飲み屋では日本語が日本人と変わらないくらい上手なママと、その手伝いがいる、スナック形式のところだった。そして俺はこれから、そのスナックを拠点として、仕事が休みの時は飲みに行くという生活が始まっていくのだった。
週5日仕事して、その5日目に大連市内に繰り出し飲みに行く。そして翌日の1時、2時くらいまで飲み歩いてタクシーで家に帰ってゆっくり休む。次の休みは生活用品をそろえたりして家で過ごす。そんなライフスタイルが確立されていくのだった。

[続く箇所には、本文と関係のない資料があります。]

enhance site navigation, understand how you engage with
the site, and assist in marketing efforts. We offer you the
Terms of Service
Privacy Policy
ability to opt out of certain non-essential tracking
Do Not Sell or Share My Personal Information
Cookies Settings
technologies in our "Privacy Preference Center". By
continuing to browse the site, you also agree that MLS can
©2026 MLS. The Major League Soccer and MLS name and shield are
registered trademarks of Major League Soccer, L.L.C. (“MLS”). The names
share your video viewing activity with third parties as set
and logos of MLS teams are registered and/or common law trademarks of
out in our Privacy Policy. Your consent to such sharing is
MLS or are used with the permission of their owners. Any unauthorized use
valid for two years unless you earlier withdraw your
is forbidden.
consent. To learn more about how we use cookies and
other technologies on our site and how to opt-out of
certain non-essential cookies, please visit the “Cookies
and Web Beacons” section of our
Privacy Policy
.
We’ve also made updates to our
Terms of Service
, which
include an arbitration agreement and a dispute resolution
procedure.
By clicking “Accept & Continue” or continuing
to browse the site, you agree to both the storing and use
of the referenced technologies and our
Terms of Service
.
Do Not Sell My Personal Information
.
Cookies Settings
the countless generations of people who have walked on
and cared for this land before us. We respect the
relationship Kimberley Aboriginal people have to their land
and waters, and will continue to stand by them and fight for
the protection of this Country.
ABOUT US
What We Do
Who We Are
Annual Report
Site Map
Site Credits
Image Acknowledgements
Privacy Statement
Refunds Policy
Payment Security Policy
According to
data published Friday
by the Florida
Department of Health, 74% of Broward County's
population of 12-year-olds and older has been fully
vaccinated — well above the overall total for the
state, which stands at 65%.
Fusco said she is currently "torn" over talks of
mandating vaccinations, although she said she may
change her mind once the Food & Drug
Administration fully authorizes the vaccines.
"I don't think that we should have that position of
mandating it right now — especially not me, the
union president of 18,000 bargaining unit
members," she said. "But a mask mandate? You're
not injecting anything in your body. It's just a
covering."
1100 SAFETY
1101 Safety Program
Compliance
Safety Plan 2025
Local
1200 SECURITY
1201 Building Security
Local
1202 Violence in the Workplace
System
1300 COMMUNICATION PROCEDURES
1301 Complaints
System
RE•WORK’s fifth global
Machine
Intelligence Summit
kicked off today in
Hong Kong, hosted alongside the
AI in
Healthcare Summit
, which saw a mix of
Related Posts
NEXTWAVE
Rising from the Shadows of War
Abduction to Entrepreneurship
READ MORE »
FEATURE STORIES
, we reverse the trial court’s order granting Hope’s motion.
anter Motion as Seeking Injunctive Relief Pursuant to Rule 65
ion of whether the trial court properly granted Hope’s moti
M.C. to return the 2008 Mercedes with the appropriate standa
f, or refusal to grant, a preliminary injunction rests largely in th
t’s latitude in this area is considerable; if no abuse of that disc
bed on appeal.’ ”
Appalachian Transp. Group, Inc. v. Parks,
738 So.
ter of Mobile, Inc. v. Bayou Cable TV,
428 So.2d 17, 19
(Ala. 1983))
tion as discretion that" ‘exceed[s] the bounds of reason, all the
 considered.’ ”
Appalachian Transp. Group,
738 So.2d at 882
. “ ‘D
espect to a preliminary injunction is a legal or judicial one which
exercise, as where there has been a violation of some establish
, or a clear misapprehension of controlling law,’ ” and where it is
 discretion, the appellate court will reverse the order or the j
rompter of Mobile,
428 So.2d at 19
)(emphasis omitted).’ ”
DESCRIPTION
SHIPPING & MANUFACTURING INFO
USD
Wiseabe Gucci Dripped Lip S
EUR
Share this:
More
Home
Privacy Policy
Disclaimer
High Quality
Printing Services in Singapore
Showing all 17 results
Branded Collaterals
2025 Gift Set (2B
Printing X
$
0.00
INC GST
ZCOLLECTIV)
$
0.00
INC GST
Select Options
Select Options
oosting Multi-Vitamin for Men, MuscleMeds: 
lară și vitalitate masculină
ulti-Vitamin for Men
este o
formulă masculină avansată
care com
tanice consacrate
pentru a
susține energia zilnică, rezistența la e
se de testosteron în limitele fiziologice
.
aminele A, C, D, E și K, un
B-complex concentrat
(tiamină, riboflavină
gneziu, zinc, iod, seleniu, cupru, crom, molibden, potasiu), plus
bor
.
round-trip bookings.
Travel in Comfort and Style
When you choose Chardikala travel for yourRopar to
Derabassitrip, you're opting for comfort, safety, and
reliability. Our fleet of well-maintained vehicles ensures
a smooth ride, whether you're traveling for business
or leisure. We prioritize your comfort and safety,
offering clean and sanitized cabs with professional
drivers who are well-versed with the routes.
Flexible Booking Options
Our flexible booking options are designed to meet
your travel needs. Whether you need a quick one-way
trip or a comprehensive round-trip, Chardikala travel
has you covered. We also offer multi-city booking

そして慣れてきた大連生活1か月目。俺はいつも行ってた飲み屋に、初めて見る女の子がカウンターに座っているのを見かけたのだ。どうやら、この店のママや手伝いとは仲が良いらしく、中国語であれだこれだとペラペラ話しているのである。
もうママとも仲が良くなっていた俺は、その女の子が、けっこう美人なために下心満載でカウンター席を移動し接近し、俺は酒によった気の大きさもあって「どうもw」と握手を求めていったのだった。
女の子は最初、お前、誰? みたいな感じで一応、握手はしてきたが、正直(声かけなきゃよかったかな)と俺も少したじろいた。するとママがすぐに、「こちらの方はね。」と俺の事を紹介し、女の子は「ふーん」と言っていた。なにか印象悪いこの女。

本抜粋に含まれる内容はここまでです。